** WORKING DATA follows **

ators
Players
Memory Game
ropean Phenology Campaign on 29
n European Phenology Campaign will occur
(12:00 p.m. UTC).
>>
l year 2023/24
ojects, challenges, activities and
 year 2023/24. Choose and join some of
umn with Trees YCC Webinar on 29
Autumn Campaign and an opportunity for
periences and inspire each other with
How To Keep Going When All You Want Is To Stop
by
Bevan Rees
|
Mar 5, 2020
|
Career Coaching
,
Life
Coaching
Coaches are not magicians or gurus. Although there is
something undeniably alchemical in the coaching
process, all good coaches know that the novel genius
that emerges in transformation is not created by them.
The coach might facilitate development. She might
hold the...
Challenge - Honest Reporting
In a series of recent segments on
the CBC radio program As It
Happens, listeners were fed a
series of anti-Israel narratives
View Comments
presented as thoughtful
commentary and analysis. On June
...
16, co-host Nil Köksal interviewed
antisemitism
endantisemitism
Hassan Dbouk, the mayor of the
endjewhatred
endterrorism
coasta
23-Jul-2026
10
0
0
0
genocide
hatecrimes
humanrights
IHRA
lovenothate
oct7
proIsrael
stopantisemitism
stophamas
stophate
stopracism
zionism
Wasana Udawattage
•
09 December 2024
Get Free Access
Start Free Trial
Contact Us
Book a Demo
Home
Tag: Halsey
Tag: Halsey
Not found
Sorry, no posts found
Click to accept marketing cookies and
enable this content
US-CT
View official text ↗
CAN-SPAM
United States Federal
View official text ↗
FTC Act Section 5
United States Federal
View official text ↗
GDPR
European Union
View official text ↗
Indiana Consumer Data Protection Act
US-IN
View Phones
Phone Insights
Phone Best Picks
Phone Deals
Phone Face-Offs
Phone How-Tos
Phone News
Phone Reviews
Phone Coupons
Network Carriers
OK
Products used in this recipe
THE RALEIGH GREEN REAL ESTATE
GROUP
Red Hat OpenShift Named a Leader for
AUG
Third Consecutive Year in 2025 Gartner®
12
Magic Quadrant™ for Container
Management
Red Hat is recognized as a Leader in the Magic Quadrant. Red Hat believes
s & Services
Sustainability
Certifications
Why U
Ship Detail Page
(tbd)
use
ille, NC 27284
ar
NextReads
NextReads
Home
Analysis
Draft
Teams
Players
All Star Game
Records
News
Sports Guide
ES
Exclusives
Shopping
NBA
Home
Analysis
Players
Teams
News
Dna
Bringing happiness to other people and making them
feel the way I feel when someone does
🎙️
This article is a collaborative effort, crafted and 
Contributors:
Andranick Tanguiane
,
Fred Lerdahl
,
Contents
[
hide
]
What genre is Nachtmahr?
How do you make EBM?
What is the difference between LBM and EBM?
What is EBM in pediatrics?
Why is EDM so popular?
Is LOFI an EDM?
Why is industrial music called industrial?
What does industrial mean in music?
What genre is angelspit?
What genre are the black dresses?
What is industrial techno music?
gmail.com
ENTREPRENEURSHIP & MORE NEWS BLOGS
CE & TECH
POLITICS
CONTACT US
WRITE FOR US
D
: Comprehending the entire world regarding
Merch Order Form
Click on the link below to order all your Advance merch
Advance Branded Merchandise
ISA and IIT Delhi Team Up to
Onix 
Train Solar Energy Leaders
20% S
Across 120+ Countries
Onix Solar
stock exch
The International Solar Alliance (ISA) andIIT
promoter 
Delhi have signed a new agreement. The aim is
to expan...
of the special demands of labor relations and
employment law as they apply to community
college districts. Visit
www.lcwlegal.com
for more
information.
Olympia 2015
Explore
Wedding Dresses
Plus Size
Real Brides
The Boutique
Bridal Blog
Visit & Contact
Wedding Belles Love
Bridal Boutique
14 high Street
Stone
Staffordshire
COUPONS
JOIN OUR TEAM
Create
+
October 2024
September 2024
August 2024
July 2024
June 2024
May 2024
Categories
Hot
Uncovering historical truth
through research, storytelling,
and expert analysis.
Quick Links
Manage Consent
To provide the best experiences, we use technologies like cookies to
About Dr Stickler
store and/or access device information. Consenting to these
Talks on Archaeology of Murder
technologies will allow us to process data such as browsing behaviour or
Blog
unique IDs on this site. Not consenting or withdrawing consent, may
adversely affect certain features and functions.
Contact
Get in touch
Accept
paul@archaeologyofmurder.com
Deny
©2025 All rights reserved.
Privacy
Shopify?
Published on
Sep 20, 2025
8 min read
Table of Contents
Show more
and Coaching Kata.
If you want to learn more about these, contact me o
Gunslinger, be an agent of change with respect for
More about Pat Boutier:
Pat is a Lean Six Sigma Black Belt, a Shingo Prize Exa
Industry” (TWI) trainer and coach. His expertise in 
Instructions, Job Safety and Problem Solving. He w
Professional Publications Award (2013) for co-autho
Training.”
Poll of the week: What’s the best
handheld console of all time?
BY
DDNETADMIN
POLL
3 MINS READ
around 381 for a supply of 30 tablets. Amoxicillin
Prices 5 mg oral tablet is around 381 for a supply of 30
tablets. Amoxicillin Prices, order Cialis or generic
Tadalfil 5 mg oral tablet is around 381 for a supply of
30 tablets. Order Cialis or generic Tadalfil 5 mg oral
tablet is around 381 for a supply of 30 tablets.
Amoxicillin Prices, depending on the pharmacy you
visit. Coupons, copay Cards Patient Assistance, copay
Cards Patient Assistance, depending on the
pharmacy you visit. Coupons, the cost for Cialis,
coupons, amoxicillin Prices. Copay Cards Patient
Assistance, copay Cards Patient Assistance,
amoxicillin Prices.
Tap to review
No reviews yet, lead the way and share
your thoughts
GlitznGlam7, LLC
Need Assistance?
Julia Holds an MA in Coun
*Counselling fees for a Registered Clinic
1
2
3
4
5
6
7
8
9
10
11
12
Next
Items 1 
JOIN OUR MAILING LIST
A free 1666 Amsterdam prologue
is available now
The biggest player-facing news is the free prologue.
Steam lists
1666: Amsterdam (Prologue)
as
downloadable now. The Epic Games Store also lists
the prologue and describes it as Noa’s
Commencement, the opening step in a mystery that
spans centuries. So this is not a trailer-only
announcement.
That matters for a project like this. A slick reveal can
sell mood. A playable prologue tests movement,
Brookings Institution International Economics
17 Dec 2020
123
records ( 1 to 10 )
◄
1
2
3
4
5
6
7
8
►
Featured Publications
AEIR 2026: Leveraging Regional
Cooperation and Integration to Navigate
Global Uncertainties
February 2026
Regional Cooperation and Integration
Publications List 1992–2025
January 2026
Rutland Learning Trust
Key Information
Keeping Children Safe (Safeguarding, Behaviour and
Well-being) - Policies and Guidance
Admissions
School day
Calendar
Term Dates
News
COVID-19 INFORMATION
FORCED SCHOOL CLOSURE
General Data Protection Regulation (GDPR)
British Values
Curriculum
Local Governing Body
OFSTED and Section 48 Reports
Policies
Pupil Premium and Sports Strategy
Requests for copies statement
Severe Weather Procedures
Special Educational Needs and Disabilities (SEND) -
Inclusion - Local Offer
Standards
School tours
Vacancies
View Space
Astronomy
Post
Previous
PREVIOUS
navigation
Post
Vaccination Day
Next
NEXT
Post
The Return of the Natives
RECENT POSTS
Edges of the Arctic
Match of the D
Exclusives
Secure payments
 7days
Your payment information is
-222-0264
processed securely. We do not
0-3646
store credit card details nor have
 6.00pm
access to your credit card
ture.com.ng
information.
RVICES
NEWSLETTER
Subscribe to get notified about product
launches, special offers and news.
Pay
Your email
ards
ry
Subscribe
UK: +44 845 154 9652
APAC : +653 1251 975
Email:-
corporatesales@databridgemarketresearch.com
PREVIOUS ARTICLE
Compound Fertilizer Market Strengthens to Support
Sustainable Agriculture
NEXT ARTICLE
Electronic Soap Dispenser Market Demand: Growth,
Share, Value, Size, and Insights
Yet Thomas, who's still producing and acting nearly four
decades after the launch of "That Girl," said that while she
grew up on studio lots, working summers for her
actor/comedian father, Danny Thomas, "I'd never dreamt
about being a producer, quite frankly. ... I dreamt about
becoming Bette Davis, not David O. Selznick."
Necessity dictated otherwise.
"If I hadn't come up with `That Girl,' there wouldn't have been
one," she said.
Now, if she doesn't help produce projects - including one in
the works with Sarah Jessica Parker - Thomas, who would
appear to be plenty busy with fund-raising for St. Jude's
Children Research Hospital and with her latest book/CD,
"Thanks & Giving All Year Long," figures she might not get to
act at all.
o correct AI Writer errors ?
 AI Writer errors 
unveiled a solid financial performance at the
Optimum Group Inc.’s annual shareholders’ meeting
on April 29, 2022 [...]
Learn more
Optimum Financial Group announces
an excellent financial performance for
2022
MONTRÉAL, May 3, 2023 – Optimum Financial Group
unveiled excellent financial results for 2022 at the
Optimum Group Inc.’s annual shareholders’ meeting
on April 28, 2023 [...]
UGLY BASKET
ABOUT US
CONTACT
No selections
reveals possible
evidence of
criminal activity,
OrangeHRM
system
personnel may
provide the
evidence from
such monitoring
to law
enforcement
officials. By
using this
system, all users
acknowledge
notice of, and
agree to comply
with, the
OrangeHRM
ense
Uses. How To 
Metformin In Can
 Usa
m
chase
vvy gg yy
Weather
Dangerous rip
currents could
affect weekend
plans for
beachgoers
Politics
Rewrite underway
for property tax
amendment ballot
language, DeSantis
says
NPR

** End of WORKING DATA **

=== WORK TO BE COMPLETED ===
Exactly as they stand, please print the lines from the first line of the records above down to the line that includes "Autumn Campaign and an opportunity for", both of those included and no others.

=== RESULT FOR THIS TASK ===
ators
Players
Memory Game
ropean Phenology Campaign on 29
n European Phenology Campaign will occur
(12:00 p.m. UTC).
>>
l year 2023/24
ojects, challenges, activities and
 year 2023/24. Choose and join some of
umn with Trees YCC Webinar on 29
Autumn Campaign and an opportunity for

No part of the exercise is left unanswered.